After a multi-year hiatus, Mr. Cheap has returned to blogging at http://moneytimeblog.com.
Posting on topics from investing to careers to arguing with Mike to frugal living such as this post.

Network television and cable TV generally strikes me as one of those things that will seem very strange to the next generation. “What do you mean you had to turn on your TV at a specific time to watch something?!?!” our children will ask us, with the same disdain we asked our grandparents about using an outhouse.

Costs for cable typically range from $11-20 a month for very basic access through to $100 and up for a variety of premium channels and extra features.

While you won’t get the exact same experience living without cable, you can “cut the cord” and get a comparable – and in many ways superior – experience.

Over The Air

Years ago there was talk about phasing out over the air TV, where you use an antennae for reception. When I bought the house my wife and I currently live in, there was a massive antennae running up the side of the building. I mentioned to a friend that I was going to pay to have it removed, and he was horrified. He said it would be an excellent way to get uncompressed, high-definition channels.

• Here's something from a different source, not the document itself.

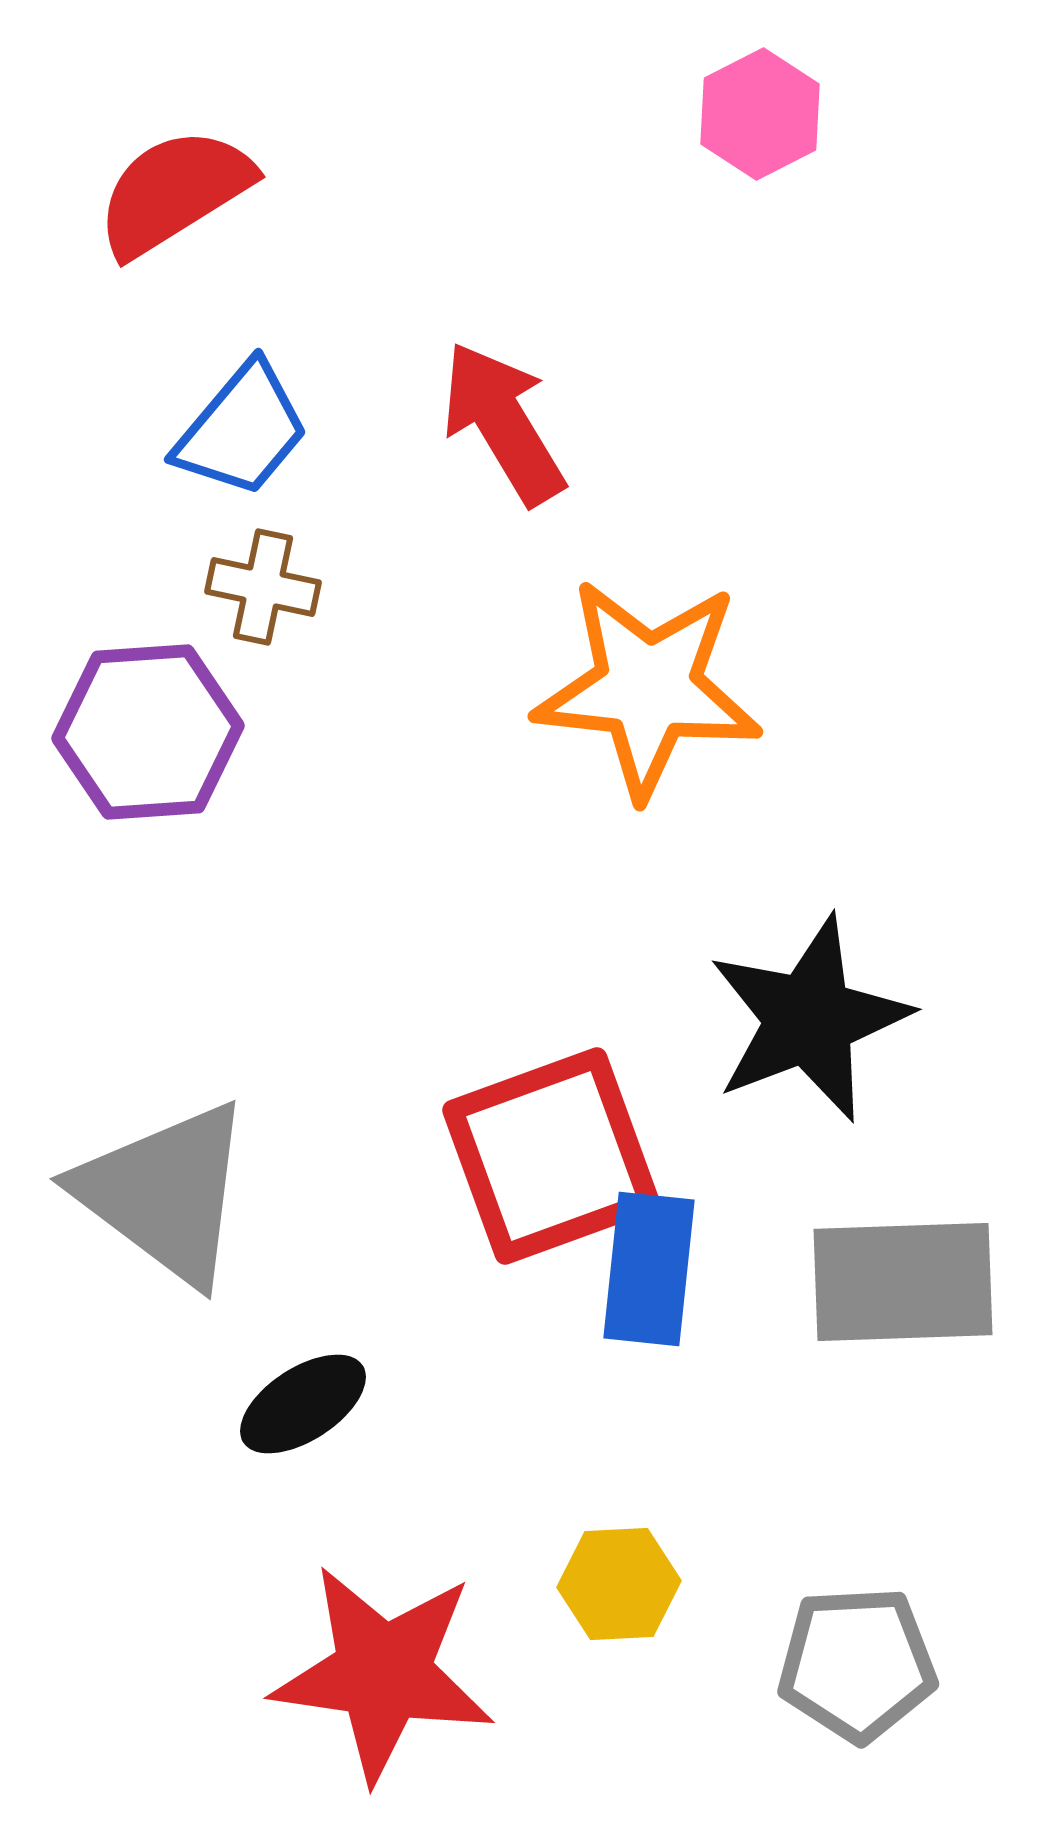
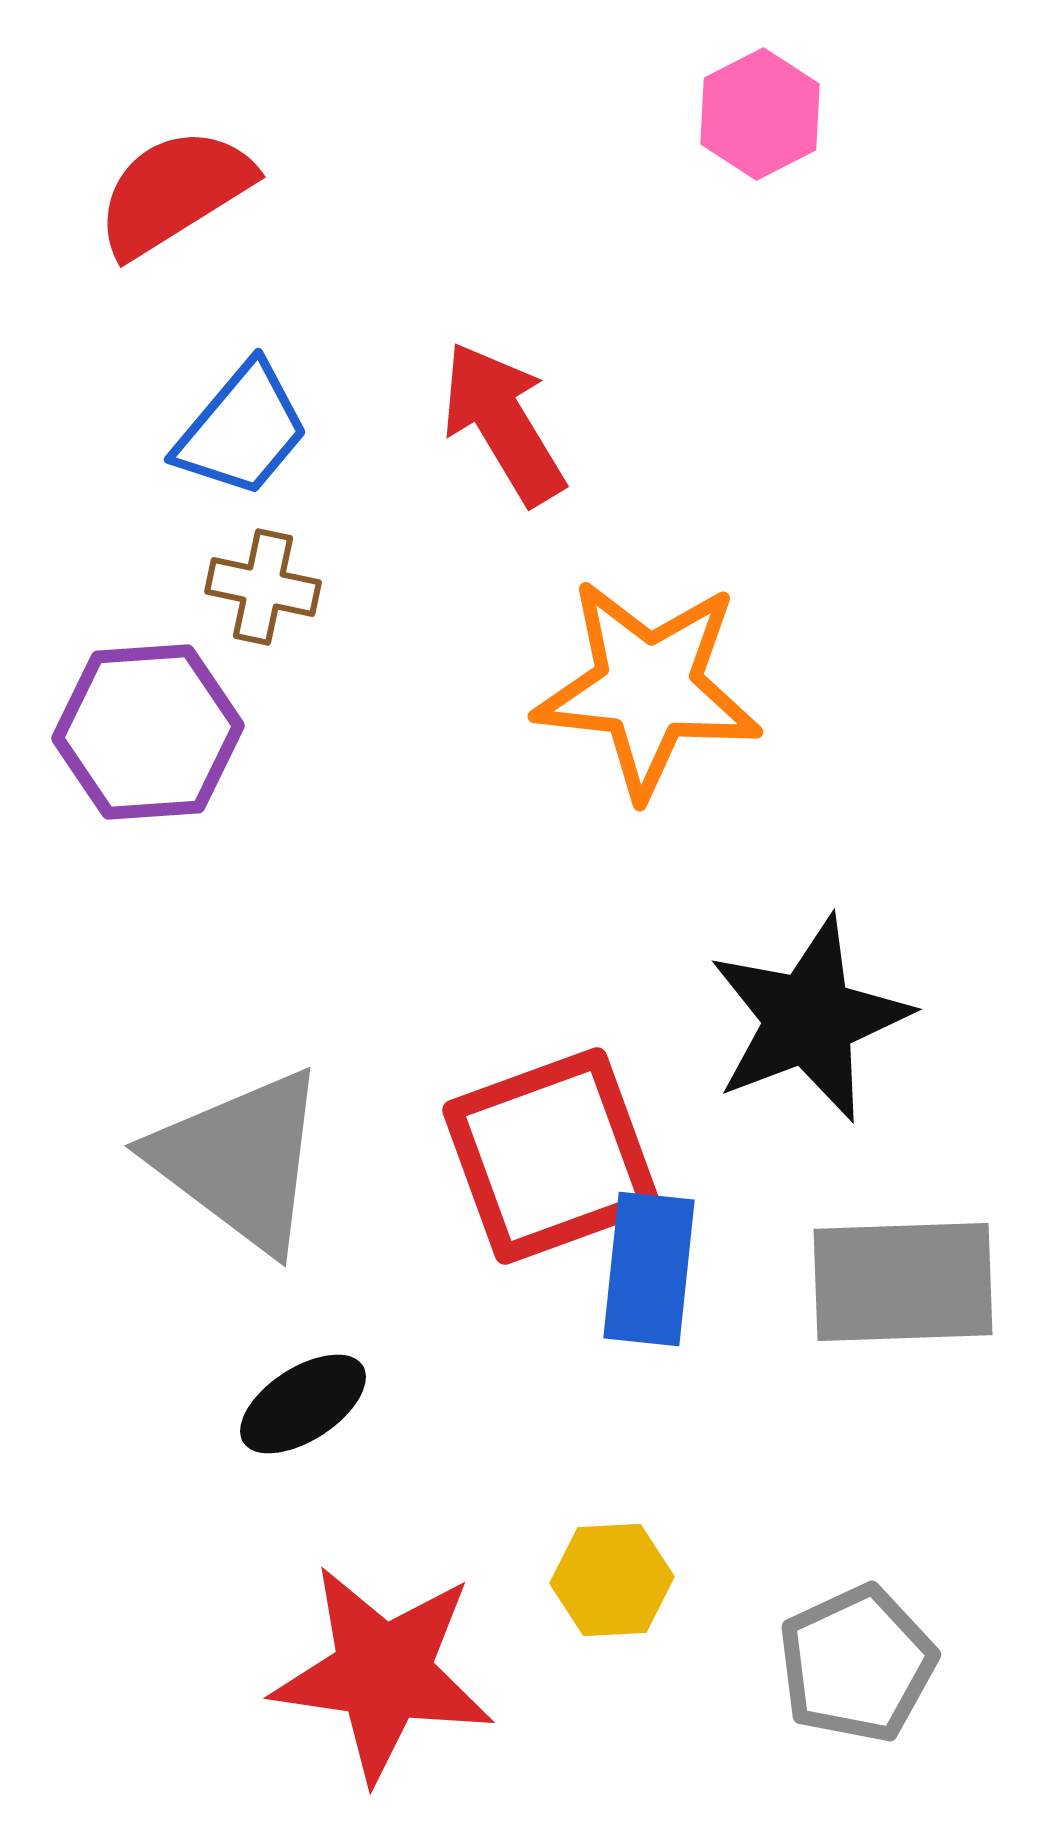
gray triangle: moved 75 px right, 33 px up
yellow hexagon: moved 7 px left, 4 px up
gray pentagon: rotated 22 degrees counterclockwise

After playing around with it and running some cables, it turned out he was right! It dramatically increased the number of channels we could get compared to the little indoor antenna we were using before, and as long as the weather is clear, reception is close to perfect. We get Fox, CBS, ABC, PBS and a bunch of other things. This is pretty well equivalent to the basic cable package, and there’s absolutely no monthly cost to it.

Movies and TV Shows

You don’t get the exactly same selection, but Netflix ($8 / month) and Amazon Prime ($100 / year, with free shipping of Amazon purchases) provide on-demand viewing. My experience with both services is that they don’t have everything you want to see, but they have more than enough that you’ll be willing to watch. Hit shows will often come to these services after a year or two delay, and these days some of the hot shows debut on them – e.g. House of Cards, Orange is the New Black and Mozart in the Jungle.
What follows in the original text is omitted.